Multi-fidelity microstructure-induced uncertainty quantification by advanced Monte Carlo methods

TL;DR

This paper introduces a multi-fidelity uncertainty quantification method using advanced Monte Carlo techniques to efficiently assess microstructure variations' impact on material properties in CPFEM simulations.

Contribution

It develops a unified multi-fidelity framework employing MLMC and MIMC methods to reduce computational costs in microstructure-induced uncertainty quantification.

Findings

Multi-level Monte Carlo methods significantly reduce simulation costs.

Adaptive fidelity exploitation improves accuracy with fewer microstructure samples.

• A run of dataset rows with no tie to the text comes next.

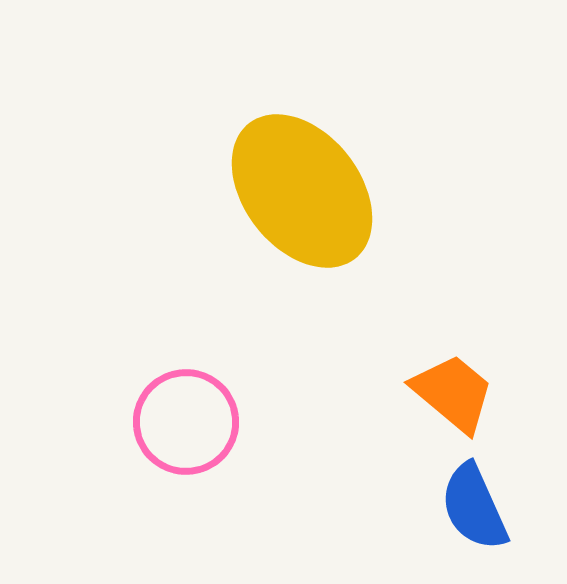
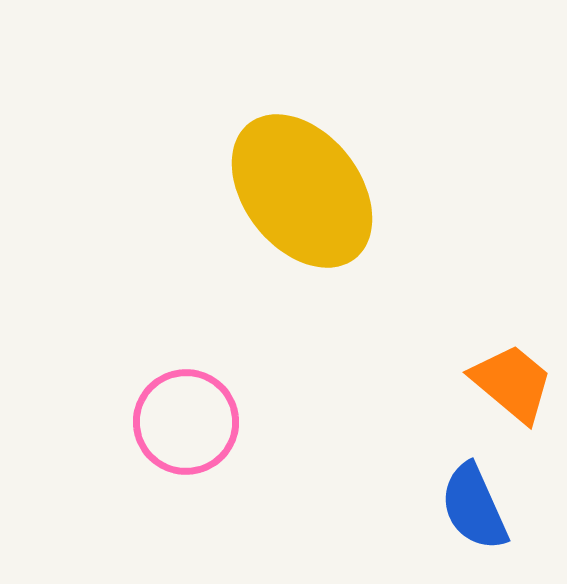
orange trapezoid: moved 59 px right, 10 px up
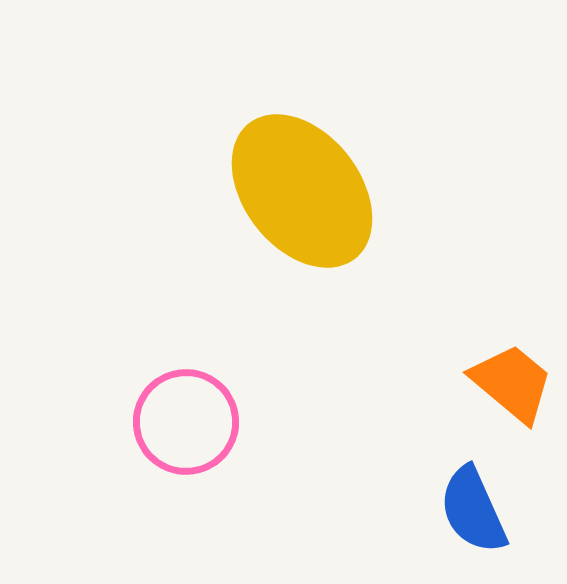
blue semicircle: moved 1 px left, 3 px down
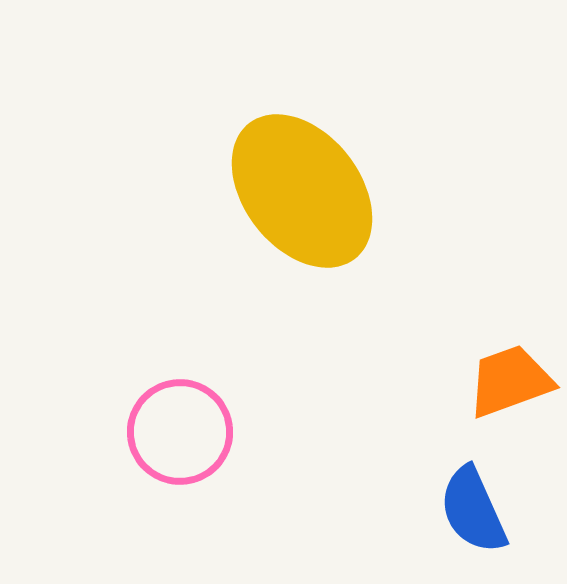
orange trapezoid: moved 2 px left, 2 px up; rotated 60 degrees counterclockwise
pink circle: moved 6 px left, 10 px down
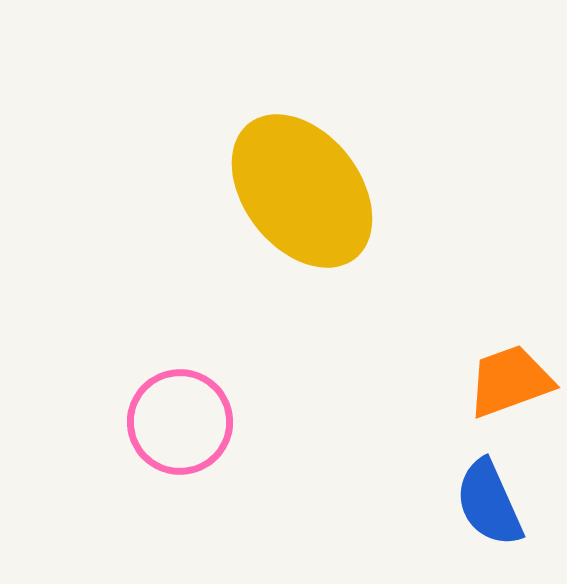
pink circle: moved 10 px up
blue semicircle: moved 16 px right, 7 px up
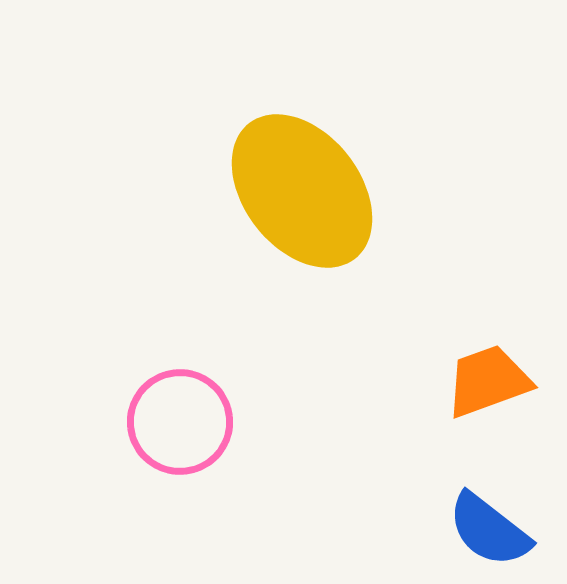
orange trapezoid: moved 22 px left
blue semicircle: moved 27 px down; rotated 28 degrees counterclockwise
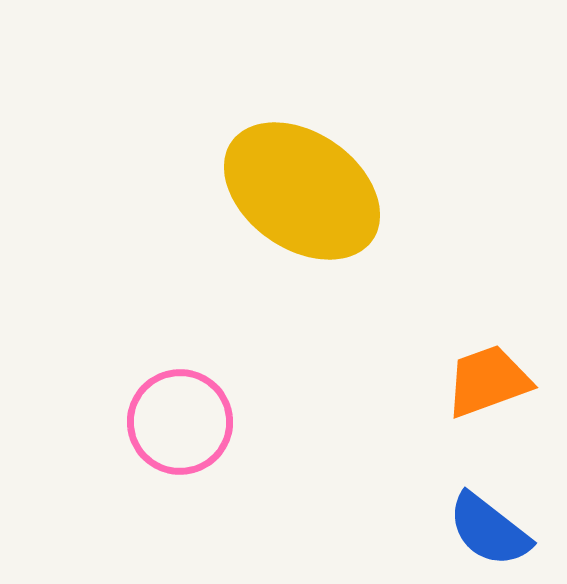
yellow ellipse: rotated 17 degrees counterclockwise
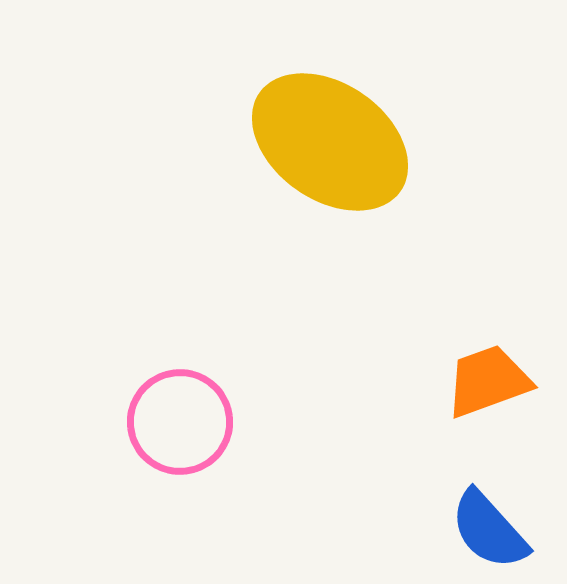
yellow ellipse: moved 28 px right, 49 px up
blue semicircle: rotated 10 degrees clockwise
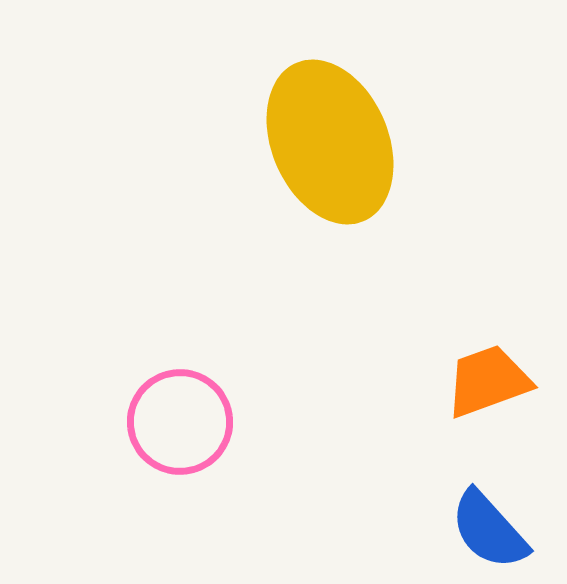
yellow ellipse: rotated 32 degrees clockwise
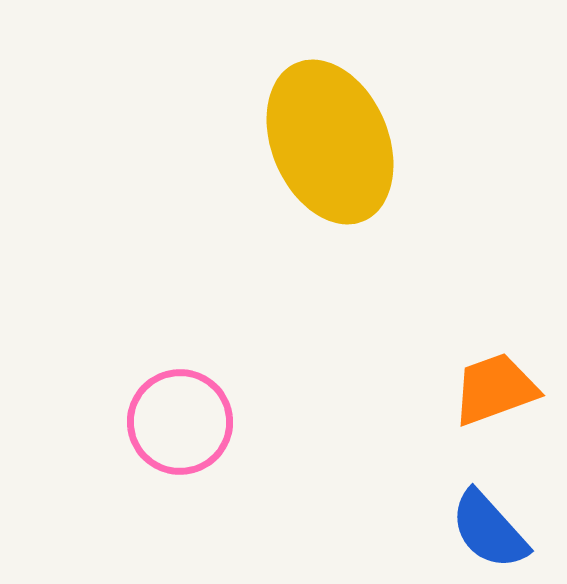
orange trapezoid: moved 7 px right, 8 px down
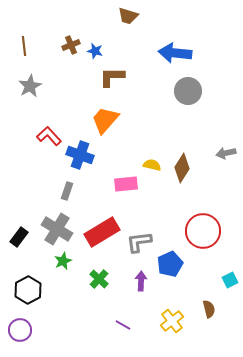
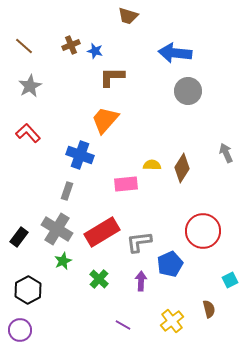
brown line: rotated 42 degrees counterclockwise
red L-shape: moved 21 px left, 3 px up
gray arrow: rotated 78 degrees clockwise
yellow semicircle: rotated 12 degrees counterclockwise
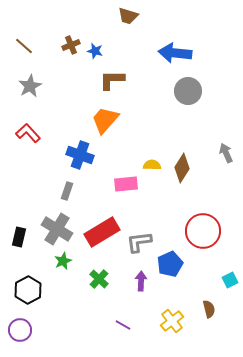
brown L-shape: moved 3 px down
black rectangle: rotated 24 degrees counterclockwise
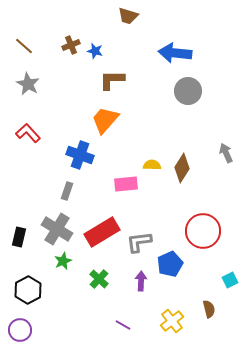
gray star: moved 2 px left, 2 px up; rotated 15 degrees counterclockwise
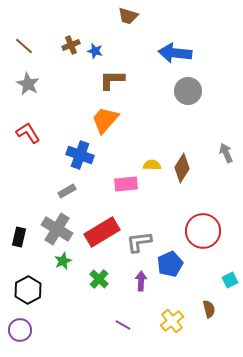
red L-shape: rotated 10 degrees clockwise
gray rectangle: rotated 42 degrees clockwise
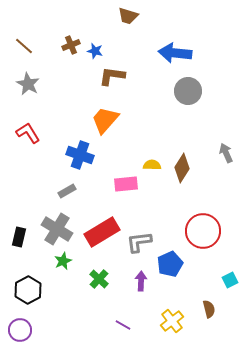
brown L-shape: moved 4 px up; rotated 8 degrees clockwise
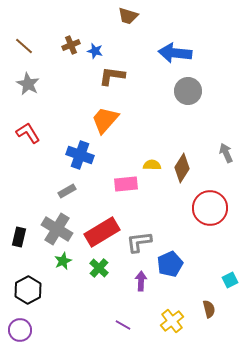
red circle: moved 7 px right, 23 px up
green cross: moved 11 px up
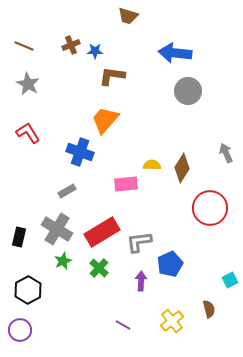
brown line: rotated 18 degrees counterclockwise
blue star: rotated 14 degrees counterclockwise
blue cross: moved 3 px up
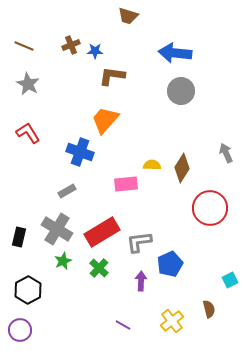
gray circle: moved 7 px left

The approach extends to multi-model frameworks combining different constitutive models.

Abstract

Quantifying uncertainty associated with the microstructure variation of a material can be a computationally daunting task, especially when dealing with advanced constitutive models and fine mesh resolutions in the crystal plasticity finite element method (CPFEM). Numerous studies have been conducted regarding the sensitivity of material properties and performance to the mesh resolution and choice of constitutive model. However, a unified approach that accounts for various fidelity parameters, such as mesh resolutions, integration time-steps, and constitutive models simultaneously is currently lacking. This paper proposes a novel uncertainty quantification (UQ) approach for computing the properties and performance of homogenized materials using CPFEM, that exploits a hierarchy of approximations with different levels of fidelity. In particular, we illustrate how multi-level sampling methods, such as multi-level Monte Carlo (MLMC) and multi-index Monte Carlo (MIMC), can be applied to assess the impact of variations in the microstructure of polycrystalline materials on the predictions of homogenized materials properties. We show that by adaptively exploiting the fidelity hierarchy, we can significantly reduce the number of microstructures required to reach a certain prescribed accuracy. Finally, we show how our approach can be extended to a multi-fidelity framework, where we allow the underlying constitutive model to be chosen from either a phenomenological plasticity model or a dislocation-density-based model.